Este ano, é especial. O ano dos atentados terroristas sem precedentes nas história da civilização humana. Este, o ano da morte de mais de seis mil pessoas soterradas sobre duas torres que desafiavam os céus e a natureza. O ano da viragem de século e de milênio, surpreendeu-nos a todos com a vulnerabilidade da condição humana. Tudo surpreendente para nós que nos habituamos à Internet, às viagens freqüentes de avião, ao bem estar social e econômico… Tudo parecia assegurado e garantido, mas, afinal, facilmente desmoronaram sobre as nossas cabeças as torres de Babel, que teimosamente erguemos até ao mais alto dos céus.
O cheiro a cinza, o monte de entulho e as bombas em nome da paz lançadas sobre populações inocentes, são razões de sobra para o desespero. No entanto, será daí mesmo desse panorama desolador que a vida emerge, que a tristeza dá lugar à alegria e que a força do amor será mais vez uma o outro nome da paz para todos os homens.
As entranhas do nosso ser rasgam-se e contorcem-se com a tristeza deste tempo cheio de contradições, de sombras e de penumbras obscuras que não permitem outro sentido, outra paz e outra alegria.
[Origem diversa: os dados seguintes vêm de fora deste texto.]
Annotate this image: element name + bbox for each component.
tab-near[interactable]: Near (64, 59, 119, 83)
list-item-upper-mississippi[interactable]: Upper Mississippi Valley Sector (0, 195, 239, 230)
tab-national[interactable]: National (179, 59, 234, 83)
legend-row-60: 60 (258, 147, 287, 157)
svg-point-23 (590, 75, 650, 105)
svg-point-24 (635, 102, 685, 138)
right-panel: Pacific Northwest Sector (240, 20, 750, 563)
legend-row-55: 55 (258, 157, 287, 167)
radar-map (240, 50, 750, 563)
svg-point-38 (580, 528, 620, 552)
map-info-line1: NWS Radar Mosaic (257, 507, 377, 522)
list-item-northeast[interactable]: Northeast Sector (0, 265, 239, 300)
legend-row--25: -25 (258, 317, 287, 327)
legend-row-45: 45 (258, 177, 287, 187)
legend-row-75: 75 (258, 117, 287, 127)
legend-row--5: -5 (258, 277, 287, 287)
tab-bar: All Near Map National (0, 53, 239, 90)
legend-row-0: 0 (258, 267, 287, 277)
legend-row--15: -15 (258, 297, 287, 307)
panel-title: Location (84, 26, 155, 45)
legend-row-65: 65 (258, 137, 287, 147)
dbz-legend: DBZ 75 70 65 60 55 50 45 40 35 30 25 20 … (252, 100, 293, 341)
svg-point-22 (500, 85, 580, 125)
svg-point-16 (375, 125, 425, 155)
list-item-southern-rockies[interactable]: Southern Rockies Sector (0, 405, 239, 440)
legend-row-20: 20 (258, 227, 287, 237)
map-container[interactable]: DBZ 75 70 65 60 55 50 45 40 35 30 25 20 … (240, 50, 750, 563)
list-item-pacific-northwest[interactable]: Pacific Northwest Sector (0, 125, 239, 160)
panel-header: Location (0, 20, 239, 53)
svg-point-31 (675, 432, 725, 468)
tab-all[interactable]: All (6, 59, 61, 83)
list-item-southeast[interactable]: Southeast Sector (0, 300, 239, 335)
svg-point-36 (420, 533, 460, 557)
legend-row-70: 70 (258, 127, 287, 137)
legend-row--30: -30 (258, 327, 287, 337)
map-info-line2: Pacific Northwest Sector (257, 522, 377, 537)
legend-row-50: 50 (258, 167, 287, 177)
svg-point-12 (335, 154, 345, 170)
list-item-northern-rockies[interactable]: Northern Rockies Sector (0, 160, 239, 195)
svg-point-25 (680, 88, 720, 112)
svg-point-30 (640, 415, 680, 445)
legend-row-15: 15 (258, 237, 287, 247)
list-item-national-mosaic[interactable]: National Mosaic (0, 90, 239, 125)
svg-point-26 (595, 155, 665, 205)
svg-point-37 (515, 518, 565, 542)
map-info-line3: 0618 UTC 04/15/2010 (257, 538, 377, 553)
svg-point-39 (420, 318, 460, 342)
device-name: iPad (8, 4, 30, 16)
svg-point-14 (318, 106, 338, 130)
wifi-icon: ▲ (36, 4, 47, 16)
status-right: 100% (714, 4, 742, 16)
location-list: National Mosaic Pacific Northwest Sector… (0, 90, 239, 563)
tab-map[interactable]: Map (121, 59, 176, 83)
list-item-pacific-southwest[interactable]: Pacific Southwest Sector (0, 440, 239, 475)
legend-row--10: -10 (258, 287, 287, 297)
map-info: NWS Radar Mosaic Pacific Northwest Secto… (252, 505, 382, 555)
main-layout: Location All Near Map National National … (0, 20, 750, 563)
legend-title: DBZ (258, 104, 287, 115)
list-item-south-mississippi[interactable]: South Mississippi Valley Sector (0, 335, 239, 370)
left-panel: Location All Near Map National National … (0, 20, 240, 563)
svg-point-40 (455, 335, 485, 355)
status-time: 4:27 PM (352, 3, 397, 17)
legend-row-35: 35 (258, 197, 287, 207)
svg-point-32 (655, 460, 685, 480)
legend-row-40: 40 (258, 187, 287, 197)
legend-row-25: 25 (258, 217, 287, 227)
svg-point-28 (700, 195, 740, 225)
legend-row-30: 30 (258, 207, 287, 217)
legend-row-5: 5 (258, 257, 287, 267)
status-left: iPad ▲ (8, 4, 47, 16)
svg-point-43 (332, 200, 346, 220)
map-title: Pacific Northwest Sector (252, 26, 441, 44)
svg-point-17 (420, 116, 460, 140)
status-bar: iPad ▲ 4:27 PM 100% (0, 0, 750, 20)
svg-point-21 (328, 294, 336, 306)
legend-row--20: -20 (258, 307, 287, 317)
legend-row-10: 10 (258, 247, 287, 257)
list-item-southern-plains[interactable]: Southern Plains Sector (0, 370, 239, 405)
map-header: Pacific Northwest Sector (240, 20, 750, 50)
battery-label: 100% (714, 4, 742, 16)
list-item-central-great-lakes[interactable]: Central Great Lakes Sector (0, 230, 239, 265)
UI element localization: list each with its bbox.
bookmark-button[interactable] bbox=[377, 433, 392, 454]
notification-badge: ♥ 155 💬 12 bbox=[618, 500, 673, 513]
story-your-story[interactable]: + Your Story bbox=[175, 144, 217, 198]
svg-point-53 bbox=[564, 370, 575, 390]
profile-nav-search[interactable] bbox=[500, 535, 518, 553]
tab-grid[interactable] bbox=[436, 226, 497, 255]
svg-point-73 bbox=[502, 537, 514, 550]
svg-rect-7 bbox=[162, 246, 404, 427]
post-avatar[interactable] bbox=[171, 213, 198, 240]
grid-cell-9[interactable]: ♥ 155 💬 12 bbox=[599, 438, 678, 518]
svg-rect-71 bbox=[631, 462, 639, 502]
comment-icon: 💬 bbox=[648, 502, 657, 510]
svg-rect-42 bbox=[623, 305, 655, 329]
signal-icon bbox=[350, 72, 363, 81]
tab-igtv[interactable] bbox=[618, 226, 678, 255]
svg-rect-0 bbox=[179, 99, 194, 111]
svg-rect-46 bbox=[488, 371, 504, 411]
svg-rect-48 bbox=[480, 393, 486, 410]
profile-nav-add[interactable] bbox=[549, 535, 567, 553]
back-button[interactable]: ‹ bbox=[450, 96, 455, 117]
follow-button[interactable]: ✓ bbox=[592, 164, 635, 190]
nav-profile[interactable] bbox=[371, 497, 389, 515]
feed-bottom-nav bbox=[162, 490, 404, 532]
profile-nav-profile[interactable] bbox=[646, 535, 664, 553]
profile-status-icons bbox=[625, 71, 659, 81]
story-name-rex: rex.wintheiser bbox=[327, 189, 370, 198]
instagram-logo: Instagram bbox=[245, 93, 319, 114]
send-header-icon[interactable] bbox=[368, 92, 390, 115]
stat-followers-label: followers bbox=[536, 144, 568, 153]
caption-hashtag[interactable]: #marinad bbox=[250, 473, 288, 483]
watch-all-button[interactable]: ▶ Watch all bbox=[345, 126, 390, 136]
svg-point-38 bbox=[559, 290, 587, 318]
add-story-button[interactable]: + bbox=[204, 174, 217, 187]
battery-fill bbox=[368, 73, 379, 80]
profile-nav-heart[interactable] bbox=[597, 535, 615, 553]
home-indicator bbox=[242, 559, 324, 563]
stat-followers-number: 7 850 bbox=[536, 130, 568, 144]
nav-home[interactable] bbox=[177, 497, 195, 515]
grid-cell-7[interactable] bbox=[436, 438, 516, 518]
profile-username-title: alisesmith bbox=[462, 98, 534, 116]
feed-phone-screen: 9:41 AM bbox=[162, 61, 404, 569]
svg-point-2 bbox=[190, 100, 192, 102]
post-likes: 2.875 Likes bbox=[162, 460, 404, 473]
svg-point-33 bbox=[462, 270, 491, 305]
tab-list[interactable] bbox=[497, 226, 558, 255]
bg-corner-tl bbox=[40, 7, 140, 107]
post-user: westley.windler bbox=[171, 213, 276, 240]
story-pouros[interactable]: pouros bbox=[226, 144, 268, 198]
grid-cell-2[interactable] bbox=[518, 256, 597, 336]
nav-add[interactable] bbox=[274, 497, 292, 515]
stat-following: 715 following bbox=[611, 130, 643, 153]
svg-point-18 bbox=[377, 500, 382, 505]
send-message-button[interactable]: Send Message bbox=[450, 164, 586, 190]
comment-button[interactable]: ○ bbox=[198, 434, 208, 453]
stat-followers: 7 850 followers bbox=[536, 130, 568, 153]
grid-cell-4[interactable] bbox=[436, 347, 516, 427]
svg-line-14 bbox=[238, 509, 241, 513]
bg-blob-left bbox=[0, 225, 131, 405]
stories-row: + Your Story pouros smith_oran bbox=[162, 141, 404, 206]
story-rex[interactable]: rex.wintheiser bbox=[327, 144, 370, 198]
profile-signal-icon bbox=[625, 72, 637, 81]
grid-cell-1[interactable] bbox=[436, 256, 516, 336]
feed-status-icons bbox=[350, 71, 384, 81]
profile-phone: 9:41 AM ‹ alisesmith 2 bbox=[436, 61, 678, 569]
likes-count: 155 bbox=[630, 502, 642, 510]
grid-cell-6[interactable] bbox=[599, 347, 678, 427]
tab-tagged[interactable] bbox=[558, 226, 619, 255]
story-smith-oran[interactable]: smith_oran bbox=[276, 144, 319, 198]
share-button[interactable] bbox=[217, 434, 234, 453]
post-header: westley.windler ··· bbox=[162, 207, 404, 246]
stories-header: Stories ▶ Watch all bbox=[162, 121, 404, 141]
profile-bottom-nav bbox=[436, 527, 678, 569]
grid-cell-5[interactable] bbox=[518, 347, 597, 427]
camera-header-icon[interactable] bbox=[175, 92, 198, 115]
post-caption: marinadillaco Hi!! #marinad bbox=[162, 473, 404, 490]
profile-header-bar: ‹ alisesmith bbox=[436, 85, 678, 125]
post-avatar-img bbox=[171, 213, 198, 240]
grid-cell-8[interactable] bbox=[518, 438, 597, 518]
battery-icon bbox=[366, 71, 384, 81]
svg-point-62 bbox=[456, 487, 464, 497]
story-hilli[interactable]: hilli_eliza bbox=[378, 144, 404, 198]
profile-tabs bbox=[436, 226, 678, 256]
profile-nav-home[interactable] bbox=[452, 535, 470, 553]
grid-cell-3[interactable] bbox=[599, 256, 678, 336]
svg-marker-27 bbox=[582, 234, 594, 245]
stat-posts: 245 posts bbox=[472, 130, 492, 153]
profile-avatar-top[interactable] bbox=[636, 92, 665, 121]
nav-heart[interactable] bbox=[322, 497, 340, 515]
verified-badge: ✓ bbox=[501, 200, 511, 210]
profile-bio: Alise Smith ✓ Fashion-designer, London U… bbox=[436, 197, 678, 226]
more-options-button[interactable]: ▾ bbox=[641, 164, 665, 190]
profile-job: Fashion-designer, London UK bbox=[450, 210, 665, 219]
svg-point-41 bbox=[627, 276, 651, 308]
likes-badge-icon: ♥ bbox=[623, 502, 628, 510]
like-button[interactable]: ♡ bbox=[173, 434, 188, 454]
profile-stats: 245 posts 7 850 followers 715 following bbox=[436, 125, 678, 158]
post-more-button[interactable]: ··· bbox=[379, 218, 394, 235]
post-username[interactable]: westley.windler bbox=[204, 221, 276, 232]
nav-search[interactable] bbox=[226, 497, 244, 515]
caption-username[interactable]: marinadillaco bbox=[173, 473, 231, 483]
A quem se destina este apelo? – Diz-nos, essa voz de longe que bate de porta em porta, que ‘precisamos de prepararmo-nos…’. – Um grito, um apelo ou uma chamada cristã, evangélica que nos sonda a todos com este pedido, para que qualquer recanto seja lugar propício para emergir a criança, para nascer a ‘carne’ do amor, que redime todo este mundo tão necessitado de razões para viver e lutar por momentos mais férteis de prazer fecundo em favor da existência feliz para todos.
‘…Ele nascer de novo…’ – pensaremos – dê por onde der, Ele vai nascer de novo! Basta de solidão, basta de ódios, basta de sofrimentos em tantas almas que nunca souberam o que é a paz, a felicidade da existência e o gosto de viver com o necessário para ser verdadeiro homem ou verdadeira mulher.
Este que quer nascer de novo, em nome do amor infinito pelos homens e pelas mulheres, faz-se criança, símbolo da esperança e da confiança de que da miséria é sempre possível comunicar o sentido e a feliz notícia da Boa Nova do Reino.
Mas, voltemos à metáfora da mulher que está a dar à luz a criança, sinal da esperança e do sentido da vida em relação ao futuro. Ela é modelo, entre as dores desse momento, de ação de graças, da alegria, da serenidade, porque nos seus braços recai agora a felicidade do seu esforço. Por isso, neste contexto de medo e de insegurança geral do nosso mundo, o grito do anjo de Deus que vem ao nosso encontro, ganha contornos de atualidade muito grandes: ‘Alegra-te! Salve, ó cheia de graça!’. É esta expressão de alegria que nos deve mover para acolhermos não uma derrota no abismo do escuro do sem sentido da vida, mas antes a salvação na luz do amor de Deus que se faz ‘carne’ da nossa carne.
Esta expectativa de alegria, de ação de graças, deve ser a expressão de todo o povo que se alimenta da possibilidade da fé para todos os momentos da vida, sejam bons ou sejam maus. Nesta aventura da esperança, descobre-se o sentido da pobreza, da humildade e da disponibilidade para a radical experiência do amor. Tudo muito à maneira Dele, que nunca desiste de ‘nascer de novo…’ para todos nós e para cada um de nós no lugar da existência concreta da história dos homens e das mulheres.
Esse futuro, em que se espera a chegada de Deus ou o Seu nascimento, não é ainda a realidade porque ainda não estará totalmente em todos. O futuro, para o qual reacendemos essa lanterna da esperança, está, apesar de tudo, a ser invadido por uma atitude de firmeza. Não é uma esperança vã, sem lógica e sem raciocínio, mas um convite apenas, a realizar no mundo o que nunca ninguém viu, o que nunca ninguém ouviu, o que nunca ninguém entendeu, que é Deus, que é a luz, a verdade, o amor e o futuro. E isso ainda não aconteceu. É preciso que cada um de nós saiba preparar convenientemente o seu coração para ‘Ele nascer de novo…’.